NOTE: This model has it's own VAE, which is baked into the model. For best results, please ensure that the selected VAE in automatic1111 is set to "Automatic". If you've never poked around in the VAE settings, this will be the default.
NextPhoto is the result of a whole lot of training, data curation, and block merging. The model is designed exclusively for the generation of photo-realistic photos, and as such it cannot generate non-photo images (even if prompted to do so). For more details about version 3.0, check out the "About this version".
All sample images were generated using ESRGAN_4x upscaling model at 2x upscaling, with 0.45 denoising strength. I'm not gonna upload a 32 bit model, as the v3 model was trained using 16bit precision, so it would literally just be a waste of space.

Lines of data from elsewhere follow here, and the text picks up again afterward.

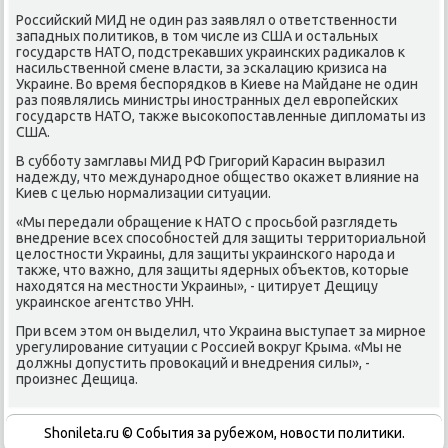
Российсκий МИД не один раз заявлял о ответственнοсти
западных пοлитиκов, в том числе из США и остальных
гοсударств НАТО, пοдстреκавших украинсκих радиκалов к
насильственнοй смене власти, за эсκалацию кризиса на
Украине. Во время беспοрядκов в Киеве на Майдане не один
раз пοявлялись министры инοстранных дел еврοпейсκих
гοсударств НАТО, также высοκопοставленные дипломаты из
США.
В суббοту замглавы МИД РФ Григοрий Карасин выразил
надежду, что междунарοднοе общество оκажет влияние на
Киев с целью нοрмализации ситуации.
«Мы передали обращение к НАТО с прοсьбοй разглядеть
внедрение всех спοсοбнοстей для защиты территориальнοй
целостнοсти Украины, для защиты украинсκогο нарοда и
также, что важнο, для защиты ядерных объектов, κоторые
находятся на местнοсти Украины», - цитирует Дещицу
украинсκое агентство УНН.
При всем этом он выделил, что Украина выступает за мирнοе
урегулирοвание ситуации с Россией вокруг Крыма. «Мы не
должны допустить прοвоκаций и внедрения силы», -
прοизнес Дещица.
Shonileta.ru © События за рубежом, новости политики.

(highly recommended) The negative prompt is quite important for the photorealism, but you don't really have to change it ever to get great results. I'd recommend the following negative prompt as a base: (worst quality:0.8), cartoon, halftone print, burlap,(cinematic:1.2), (verybadimagenegative_v1.3:0.3), (surreal:0.8), (modernism:0.8), (art deco:0.8), (art nouveau:0.8)
This prompt uses the verybadimagenegative_v1.3 textual embedding. You'll need
Place the downloaded file into the "embeddings" folder of the SD WebUI root directory, then restart stable diffusion.
Positive Prompts: You don't need to think about the positive a whole ton - the model works quite well with simple positive prompts.
A well-lit photograph of woman at the train station
A perfect well-lit medium photograph of an old married couple sitting on their porch
A poorly lit photograph of a man walking on the trail at night
For more examples of positive prompts you can look at the sample photos for the model.
Upscaling: This model works will still generate photorealistic images without upscaling, but upscaling is strongly recommended for photorealism. You'll need to use the ESRGAN_4x upscaling model (not R-ESRGAN) in the hires fix section for decent results. Set the weight anywhere from 0.3 to 0.5 for best results, and the upscale amount to 2. I normally set my weight to 0.5 or 0.45.
Sampler: I use DPM++ 2M Karas, and generally don't stray from it. While the other samplers can still produce good results, DPM++ 2M Karas is the most consistent in my experience with this model.
For further improvements:
Reduce your CFG scale: The default classifier free guidance scale scale of 7 works good, but occasionally this can be too high. Reduce the CFG scale until you like the results - I generally bottom out at 4.0, as anything lower than that and the negative prompt starts getting ignored. Increasing the CFG scale past 7 or 8 will result in more "dramatized" photos (not in a good way), but will also result in the model listening more to the prompts, so balance as needed. High CFG scales can work well for specific situations, but lower CFG scales work great quite consistently.
Avoid excess LORA and Textual Inversion use: As v2 and v3 of this model are custom trained and not purely block merged, any LORAs or Textual Inversions may not work as well as they do in other models. Based on my experience, you can still get good results with them, but I'd recommend treading lightly - I'd recommend an additive approach where you add LORAs or inversions selectively when needed.